De la terre........au four.

            Versant ouest, le village de Marie est bâti à pic sur un rocher ( le Baous ). Versant est la pente plus douce a permis la construction du village. Des restanques gagnées sur la colline, depuis La Vallière jusqu'au torrent ( lou Chanabié où l'on cultivait le chanvre ) ont permis la création des jardins potagers qui regorgent de magnifiques légumes, ( bio ) à la belle saison. Mais, légumes, poules, lapins ne suffisent pas à faire vivre une population. Il faut trouver des terres de rapport, et elles sont loin du village, il y a Rouvès, l'Eschalette, la Balma, etc. surtout complantées d'oliviers, de fruitiers, mais le grenier de Marie se trouve sous le Caire Gros ( 2000 m ), point culminant. Il s'agit d'Ullion, à environ 1200m d'altitude, avec de longs plateaux plats qui s'élèvent presque jusqu'à la Vacherie. A l'aube, les villageois prennent un sentier rocailleux, une dénivelée de 600 m pour les plus proches, et arrivent enfin à Ullion. Un village de granges recouvertes de pailles a été construit. Une chapelle dédiée à Sainte Anne sera à l'honneur le jour de la fête de Sainte Anne avec procession, messe et pique-nique. Une petite pièce, sombre, noircie par la fumée, appelée « Lou Lamber », leur permet de faire un café sur un feu de bois posé sous un trépied en fer (à condition d'avoir pensé à garder un peu d'eau dans une cruche), De petits plats qu'on appelle des « platelets » en terre de Vallauris serviront d'assiettes. Le dortoir, c'est le fenil, ce bon foin odorant dans lequel le paysan va passer une nuit de repos s'il ne redescend pas au village le soir. Il faut penser à faire la provision d'eau avant de commencer le travail. C'est l'eau claire et pure du vallon d'Ullion, celui qui alimente le canal de Marie et qui est à une centaine de mètres des granges. Maintenant au travail, dès le matin, après cette longue marche. Les terres ont été labourées, semées, il y aura du blé, des lentilles, des pommes de terre.

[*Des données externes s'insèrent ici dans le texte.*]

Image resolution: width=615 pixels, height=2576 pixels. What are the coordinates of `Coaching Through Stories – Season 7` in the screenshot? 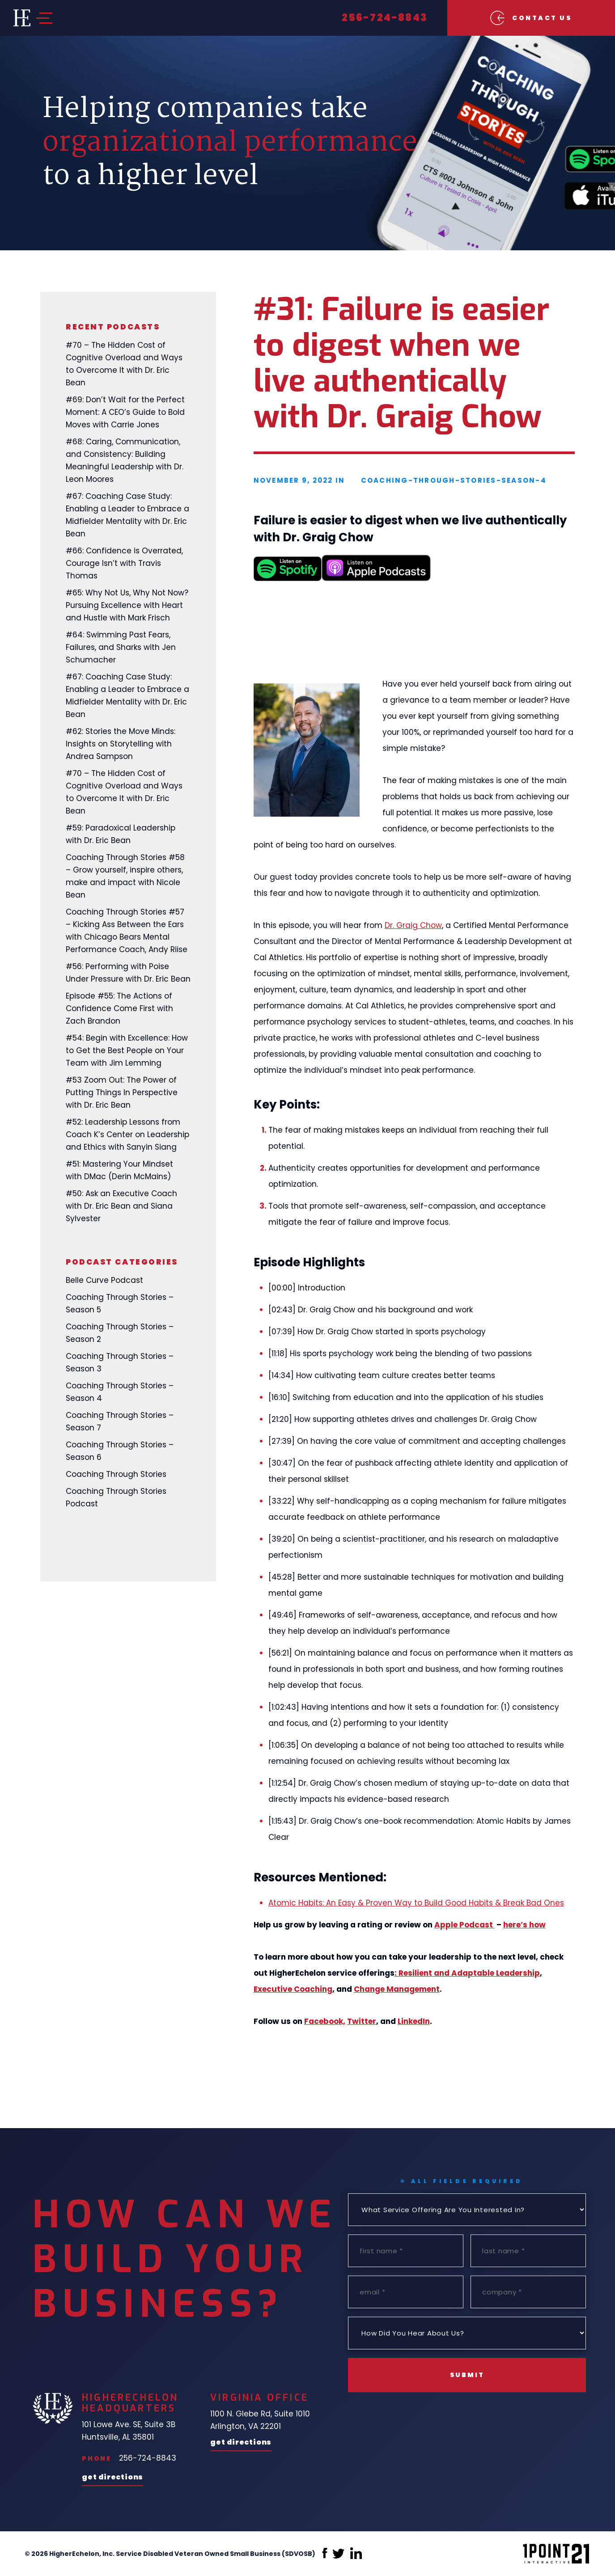 It's located at (120, 1421).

            C'est enfin la moisson, les gerbes sont coupées avec une large faucille à lame fine et coupante. (à mon premier essai, je me suis coupée le petit doigt). Si la grange possède une aire, les blés seront battus sur place. Sinon, à dos de mulets ou d'ânes les gerbes sont descendues au village où elles seront battues sur la place de la Mairie. Deux grandes pierres plates sont posées en chevalet près du « barri ». Les gerbes, prises à bout de bras au-dessus de la tête sont projetées violemment sur la pierre et les grains coulent sur le sol. Quelques gerbes, mises de côté, serviront à réparer les toits des granges et pour la descente aux flambeaux le soir du festin. Le reste est répandu sur la place autour du poteau et là le bonheur des enfants commence. Pendant qu'un âne tourne autour de la place sur la paille pour bien l'écraser et en faire des litières, les jeunes grimpent les marches de l'escalier de la maison de Nénette, alors inhabitée et sans rambarde, et ce sont des sauts sans fin dans cette paille odorante, avec bien quelquefois des plaies et des bosses. Pouvoir faire un tour sur l'âne est le dernier des plaisirs. Maintenant, au tour des femmes de travailler. Elles remplissent un large tamis de grains, se postent l'après midi au sommet de la rue Basse quand le vent souffle fort. Les derniers téguments qui enveloppent les grains, sont emportés par ce courant d'air. Ce blé va ensuite être lavé dans le canal de La Colle puis séché à même la place sur des couvertures rayées, marron et beige, tissées au village. Enfin ce beau grain blond peut être transporté au moulin à farine, en bas au bord de la Tinée. Il faut traverser la rivière sur un joli petit pont qui a été emporté par une crue il y a quelques années et n'a pas été reconstruit. Les ménagères ont maintenant une belle farine blanche avec laquelle elles feront des gnocchi, des raviolis, des tartes, des tourtes, etc... Mais le gros travail est la fabrication du pain. Dans chaque cuisine se trouve un mastre (pétrin) dans lequel le pétrissage se fait à l'ancienne. Sur la porte du pétrin, les villageois alignent leurs pâtons bien renflés, un peu ovales, ils portent cette pâte sur leur dos jusqu'au four et voici une provision de beau pain doré qui va se conserver quinze jours.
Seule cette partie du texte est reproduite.